Sunday, November 23, 2008

reading my last blog entry. many things have changed. how time flies.... haha...

where do i start?

i'm happy that u are so patient with me. happy when i'm with u. happy when u make me laugh. happy that u care for me.

i'm told to enjoy it while it lasts. :)

i am. i keep smiling. and that's a good thing.

yes, i'm afraid, but i'm not alone....

u turned back for me. that is enough. u care enough to turn back. i appreciate it very much. thank you for waiting.

i'm happy :)

Friday, November 7, 2008

i have my answer. i see alot of myself in u. and the more u try to say stupid things, the issue is going to get darker than it already is. sighs, why are guys so stupid at times. the more that u try to think that it is not, the more u will give thought to it. so why can't people just avoid the whole issue?

haha, i thought that i was the foolish one. so my friends were right, i was wrong. and when i was wrong, i tend to think too much about things. and even if i think too much, i guess, i need to, so that i can protect myself.

pushing people away. that's what i've done best. done that many times, and so far, none has stayed with me. i guess, it's an inate nature in me to push people away. i guess, the one that stays will be the one. and perhaps, it all boils down to me, having to make the effort to adapt to new things. i will not try anymore. i'm very tired, playing the guessing game. perhaps, i can set my mind at ease right now. irritating.

and its very childish to try and convey msg through msn. guys. they are just stupid.

oh wells, i'm bias and a bitch. live with it.

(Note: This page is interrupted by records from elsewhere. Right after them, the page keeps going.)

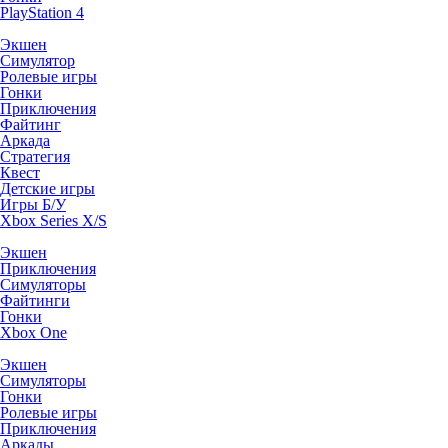
PlayStation 4
Экшен
Симулятор
Ролевые игры
Гонки
Приключения
Файтинг
Аркада
Стратегия
Квест
Детские игры
Игры Б/У
Xbox Series X/S
Экшен
Приключения
Симуляторы
Файтинги
Гонки
Xbox One
Экшен
Симуляторы
Гонки
Ролевые игры
Приключения
Аркады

Thursday, November 6, 2008

it's raining these few days... sighs... feeling a tad bit cold in the office. some musings on my part i guess. i'm not experiencing the joy that i suppose i should have. i think i'm really destined to be alone. don't really like the idea of someone knowing lots of stuff about me, i guess, perhaps need some getting used to? and i don't even know if i want it?

no matter what others say, i guess, ultimately, its what i feel. i think its quite clear on my part. i don't want any emotional attachments right now. as for sending out the wrong signals? well, i don't see any problems in that. haha. i'm not the one who is initiating everything.

and no matter how similar u want us to be, there are many differences. i think for me, it's basically east vs west. i identify that right away, and usually, most guys fail this test. so, nothing much to say, except that, u are a really nice person. am i confused? not really. perhaps, i need to practise how to reject in a nice way.

just had a chat with rebecca. perhaps, i guess, i'm just someone who doesn't appreciate things. i like being alone. hate committments. haha, perhaps that's just the answer to everything. oh wells.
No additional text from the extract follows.